As noted back on page one of this topic, each one of his boys currently has two accounts each, they only need one account and by the rules of AGR are only allowed to have one account each. This is why Printman is closing accounts, to get rid of the second unneeded account. My reason for suggesting however that he wait until the points from the first trip post, is to prevent AGR from closing the wrong account. If he calls up now and both accounts for each child have a zero balance, there is always a chance that the agent closes the wrong account. If one account has points in it, then it's far less likely that the agent accidentally closes the wrong account.

And the wrong account is the one where Printman did a referral, which will net both the child and Printman 500 points each.


----------



## John Bredin (Mar 15, 2009)

AlanB said:


> John,
> As noted back on page one of this topic, each one of his boys currently has two accounts each, they only need one account and by the rules of AGR are only allowed to have one account each. This is why Printman is closing accounts, to get rid of the second unneeded account. My reason for suggesting however that he wait until the points from the first trip post, is to prevent AGR from closing the wrong account. If he calls up now and both accounts for each child have a zero balance, there is always a chance that the agent closes the wrong account. If one account has points in it, then it's far less likely that the agent accidentally closes the wrong account.
> 
> And the wrong account is the one where Printman did a referral, which will net both the child and Printman 500 points each.

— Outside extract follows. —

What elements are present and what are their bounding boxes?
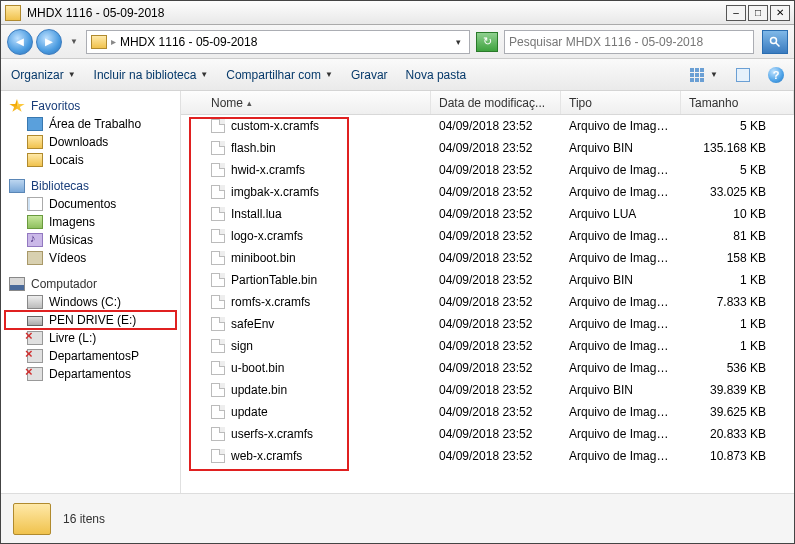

Sorry. I didn't realize until reading much more closely (after your posting quoted above) that the new accounts *printman2000* referred to in post 17 were separate from the new accounts he mentioned in the very first post.


----------



## AlanB (Mar 15, 2009)

John Bredin said:


> Sorry. I didn't realize until reading much more closely (after your posting quoted above) that the new accounts *printman2000* referred to in post 17 were separate from the new accounts he mentioned in the very first post.


No worries.


----------



## printman2000 (Mar 26, 2009)

So, I got my boys signed up through the referral bonus. I also called Amtrak and added their AGR numbers to all of our reservations.

Today, all the bonus points from our trip in 3/16 have posted. They each got their enrollment bonus (500) plus their rail travel (100).

I got the referral bonus for both (1000), however, my rail points have not posted yet.

Thanks for everyone's help.


----------